Janeman Latul & Stephen Aldred
Jakarta/Hong Kong. The chance to buy as much as 49 percent of Indonesia’s largest private healthcare operator, Siloam Hospitals, is attracting a slew of global private equity firms to the sale, as they bet on a rapid rise in healthcare spending in Southeast Asia’s biggest economy, sources said.
Property firm Lippo Karawaci, controlled by the billionaire Riady family, plans to sell a minimum 20 percent of unit Siloam for between $200 million and $300 million, and has hired Bank of America Merrill Lynch to run the auction, sources with direct knowledge of the matter told Reuters. First round bids are due on July 16, two of the sources said.
Lippo could sell as much as 49 percent of Siloam if the bids match its target valuation of over $1 billion, one of the sources said.
Indonesia has Asia’s third-largest population, but its healthcare spending only represented 2.8 percent of the country’s total GDP in 2011, among the world’s lowest healthcare spending-to-GDP ratios.
However, Indonesia’s rising middle class, which represents more than half of its population of 240 million, is expected to increase its spending on healthcare, which would drive growth in the sector over the coming years.

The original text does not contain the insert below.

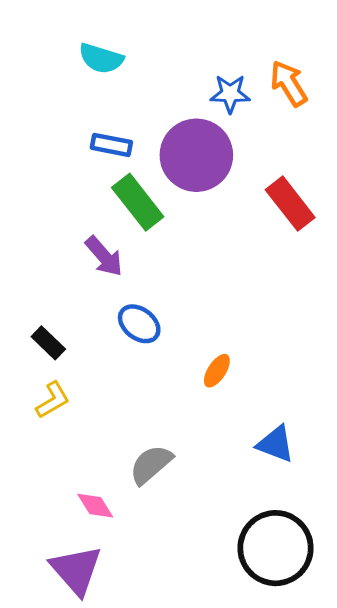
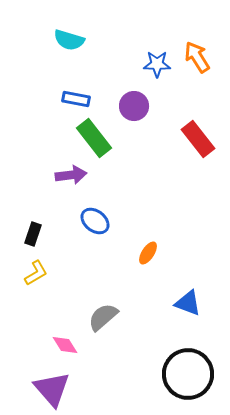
purple circle: (196, 155) -> (134, 106), size x0.6
purple arrow: (104, 256) -> (71, 175), turned -56
black rectangle: (48, 343) -> (33, 234), turned 65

The stake in Siloam is attracting early interest from Bain Capital, Blackstone Group L.P. and KKR & Co L.P., banking sources told Reuters, funds which have only recently put Indonesia on their radar for deals.
Other private equity funds showing an interest in bidding include Carlyle Group and TPG Capital with its affiliate Northstar, the sources said.
Sources declined to be named as the discussions were private. Bain and Carlyle declined to comment. Lippo Karawaci spokesman Danang Kemayan Jati declined to comment.
BofA, Blackstone, KKR, TPG did not respond to requests for comment.
(Disclaimer: The Jakarta Globe is affiliated with the Lippo Group.)